What Are 0x01 And 0x80 Representative Of In C ... - CopyProgramming

Question:

For bitwise operators homework, I'm attempting to invert the bit sequence in C. Although I discovered a solution, I'm uncertain about the hex values employed, specifically 0x01 and 0x80.

unsigned char reverse(unsigned char c) { int shift; unsigned char result = 0; for (shift = 0; shift < CHAR_BITS; shift++) { if (c & (0x01 << shift)) result |= (0x80 >> shift); } return result; }

I'm currently using a book as a reference, but it hasn't covered these specific values. As a result, I'm unsure of their significance. Would someone be able to provide some insight into this solution? Thank you in advance!

Solution 1:

The decimal value of 1 is indicated by the least significant bit being set to 0x01.

The 8-bit byte set has a most significant bit known as 0x80. On machines that use 2's-complement notation (which is common), this bit is the most negative value when stored in a signed char, with a decimal value of -128. Conversely, if stored in an unsigned char, it has a decimal value of +128.

The pattern that easily becomes instinctive is setting all bits to 1, which is equivalent to 0xFF. For signed characters, this translates to -1, while for unsigned characters, it is 255. On the other hand, there's also 0x00 or zero, which has no bits set.

During the first cycle, the loop examines the LSB to verify if it is set. If it is set, the MSB is set in the result. The loop examines the next LSB and sets the following MSB during the next cycle, and so on.

| MSB | | | | | | | LSB | | 1 | 0 | 1 | 1 | 0 | 0 | 1 | 1 | Input | 1 | 1 | 0 | 0 | 1 | 1 | 0 | 1 | Output | 1 | 0 | 0 | 0 | 0 | 0 | 0 | 0 | 0x80 | 0 | 0 | 0 | 0 | 0 | 0 | 0 | 1 | 0x01 | 0 | 1 | 0 | 0 | 0 | 0 | 0 | 0 | (0x80 >> 1) | 0 | 0 | 0 | 0 | 0 | 0 | 1 | 0 | (0x01 << 1)

Solution 2:

Each hex digit represents 4bits, so

• Writing 0x01 is a lengthier format for expressing the numerical value of 1.
• The binary representation of 128 is [1000][0000], which can also be expressed as 0x80.

Employing bitwise operators allows for both testing and setting of values.

The expression:

if (a & b) { ... }

Performs '...' only when the corresponding bit is 1 in both 'a' and 'b'.

The expression

c |= b

The function assigns a value of 1 to the bits in 'c' that are also set to 1 in 'b'.

The bit that is being tested and set is shifted along the line by the loop.

Good luck!

Solution 3:

The significance of the least significant bit and the most significant bit of the type unsigned char is emphasized by representing the values 0x01 and 0x80 in hexadecimal notation.

However, there were various errors committed by the author.

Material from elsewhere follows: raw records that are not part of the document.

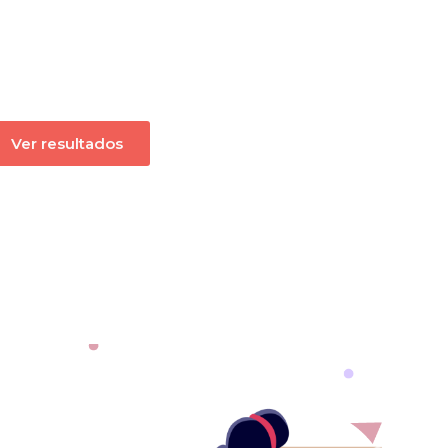
Ver resultados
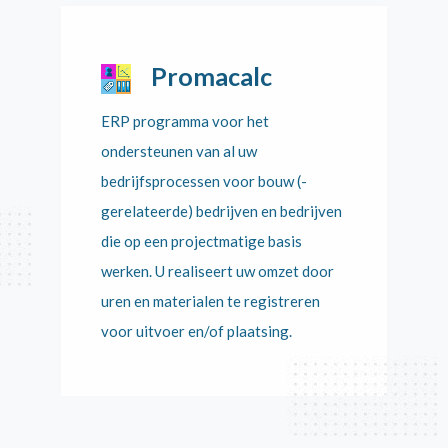
Promacalc
ERP programma voor het
ondersteunen van al uw
bedrijfsprocessen voor bouw (-
gerelateerde) bedrijven en bedrijven
die op een projectmatige basis
werken. U realiseert uw omzet door
uren en materialen te registreren
voor uitvoer en/of plaatsing.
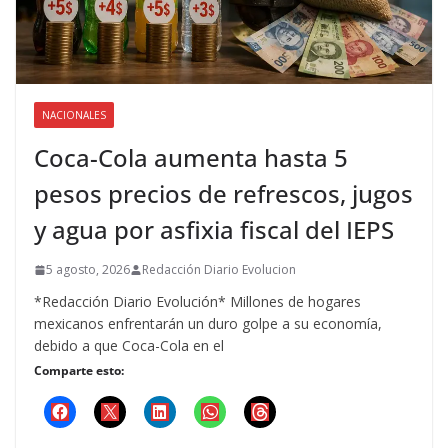
NACIONALES
Coca-Cola aumenta hasta 5
pesos precios de refrescos, jugos
y agua por asfixia fiscal del IEPS
5 agosto, 2026
Redacción Diario Evolucion
*Redacción Diario Evolución* Millones de hogares
mexicanos enfrentarán un duro golpe a su economía,
debido a que Coca-Cola en el
Comparte esto:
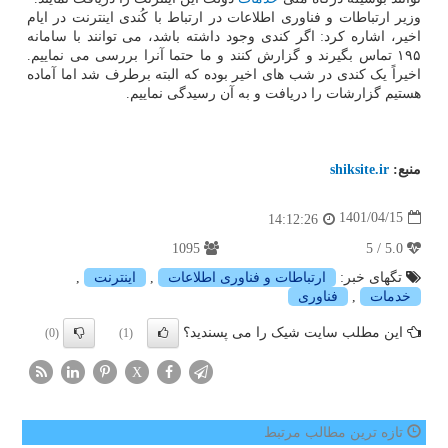
وزیر ارتباطات و فناوری اطلاعات در ارتباط با کُندی اینترنت در ایام
اخیر، اشاره کرد: اگر کندی وجود داشته باشد، می توانند با سامانه
۱۹۵ تماس بگیرند و گزارش کنند و ما حتما آنرا بررسی می نماییم.
اخیراً یک کندی در شب های اخیر بوده که البته برطرف شد اما آماده
هستیم گزارشات را دریافت و به آن رسیدگی نماییم.
منبع:
shiksite.ir
1401/04/15
14:12:26
1095
5.0 / 5
تگهای خبر:
ارتباطات و فناوری اطلاعات
,
اینترنت
,
خدمات
,
فناوری
این مطلب سایت شیک را می پسندید؟
(0)
(1)
X
تازه ترین مطالب مرتبط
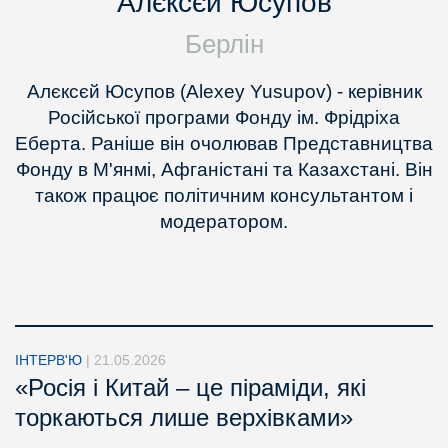
Алєксєй Юсупов
Берлін
Алєксєй Юсупов (Alexey Yusupov) - керівник
Російської програми Фонду ім. Фрідріха
Еберта. Раніше він очолював Представництва
Фонду в М'янмі, Афганістані та Казахстані. Він
також працює політичним консультантом і
модератором.
ІНТЕРВ'Ю
|
21.05.2026
«Росія і Китай – це піраміди, які
торкаються лише верхівками»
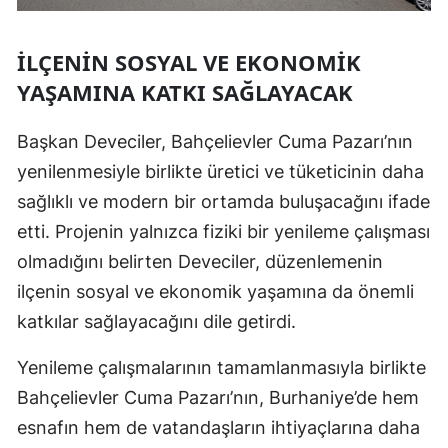
İLÇENIN SOSYAL VE EKONOMIK
YAŞAMINA KATKI SAĞLAYACAK
Başkan Deveciler, Bahçelievler Cuma Pazarı’nın
yenilenmesiyle birlikte üretici ve tüketicinin daha
sağlıklı ve modern bir ortamda buluşacağını ifade
etti. Projenin yalnızca fiziki bir yenileme çalışması
olmadığını belirten Deveciler, düzenlemenin
ilçenin sosyal ve ekonomik yaşamına da önemli
katkılar sağlayacağını dile getirdi.
Yenileme çalışmalarının tamamlanmasıyla birlikte
Bahçelievler Cuma Pazarı’nın, Burhaniye’de hem
esnafın hem de vatandaşların ihtiyaçlarına daha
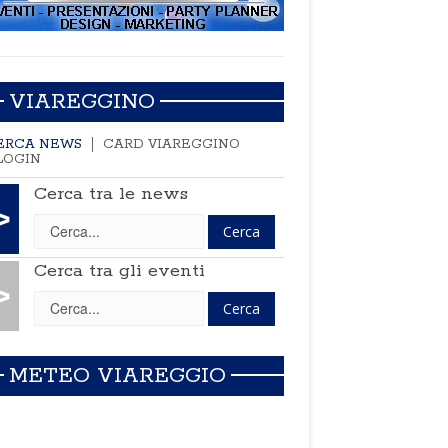
VIAREGGINO
ERCA NEWS
CARD VIAREGGINO
LOGIN
Cerca tra le news
>
Cerca tra gli eventi
>
METEO VIAREGGIO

• The CHAR_BITS macro has an error and needs to be corrected to CHAR_BIT .
• Employing CHAR_BIT in lieu of hard-coding the widely accepted value 8 is a commendable initiative towards achieving complete portability. However, the adoption of 0x80 negates this effort, as it is only applicable under the condition that CHAR_BIT == 8 .
• There exists a slight issue with portability where 0x01 << shift would yield undefined behavior on a platform with sizeof(unsigned char) == sizeof(int) because 0x01 is of type int instead of unsigned int , which may seem counter-intuitive.

A revised edition is available that is functional on all compliant systems.

#include unsigned char reverse(unsigned char c) { int shift; unsigned char result = 0; for (shift = 0; shift < CHAR_BIT; shift++) { result <<= 1; result |= c & 1; c >>= 1; } return result; }

Solution 4:

The code 0x01 represents the lowest bit of an eight-bit number, which is equivalent to a one in the ones place. On the other hand, 0x80 represents the highest bit of the same number, which is equivalent to an 8 in the sixteens place. By shifting these codes, masks for each bit in the byte can be obtained.

The digits in a hexadecimal number are not arranged in powers of ten but powers of sixteen. This means that the ones place is represented by the first digit from the right, such as 0x1 which equals 1. The second digit represents the sixteens place, such as 0x10 which equals 16. Similarly, the third digit represents the two-hundred-fifty-sixes place, as in 0x100 which equals 256, and so on.